I want to install it on my new ROGUE myself, any help, I would be grateful!!


----------



## Topol (Dec 9, 2011)

Better not to do it yourself if you don't have any experience in it... My friend had some problems with it


----------



## ross992000 (Nov 28, 2011)

*hitch..*



Topol said:


> Better not to do it yourself if you don't have any experience in it... My friend had some problems with it


Thank you very much for your answer..


----------



## ross992000 (Nov 28, 2011)

Did the hitch my self!!! Pessimests beware!! It was soooo EASY!!!


----------



## scott1243 (Dec 19, 2011)

*Hitch*

Step by step in this link...hope that helps.

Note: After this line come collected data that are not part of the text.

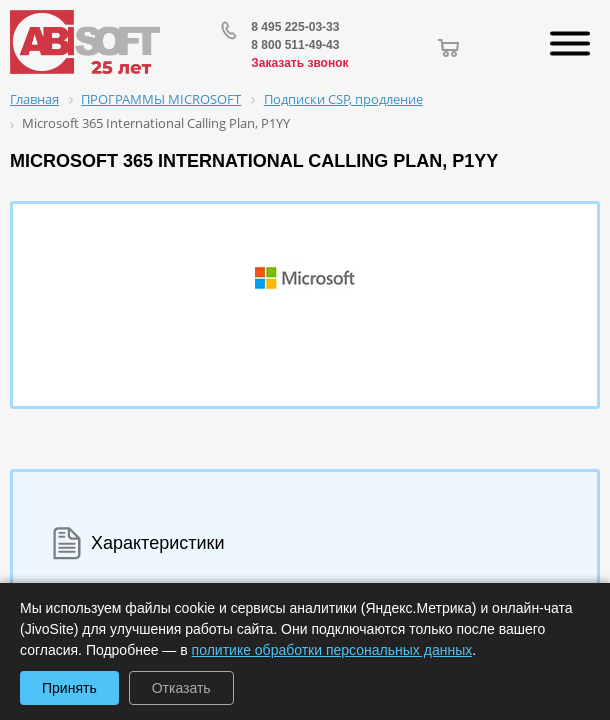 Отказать (181, 688)
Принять (69, 688)
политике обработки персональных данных (332, 650)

Trailer Hitch for 2012 Nissan Rogue - Hidden Hitch 87457


----------



## Rosie158 (Jan 3, 2013)

*Hitch*

If you are handy with a few box wrenches and have an assistant (for a few minutes), you should have no trouble installing a trailer hitch. I installed a "Hidden Hitch" on my '11 SV in roughly 45 minutes.

The hardest part of the job was breaking loose the bolts that held on the OEM tie-down on the right side.

You will need an assistant to help lift the hitch up into position and hold one end while you are fitting the new bolts to the frame.

The more difficult part of the project was installing the wiring for the hitch. But, again it was more time consuming than difficult.

Good Luck!


----------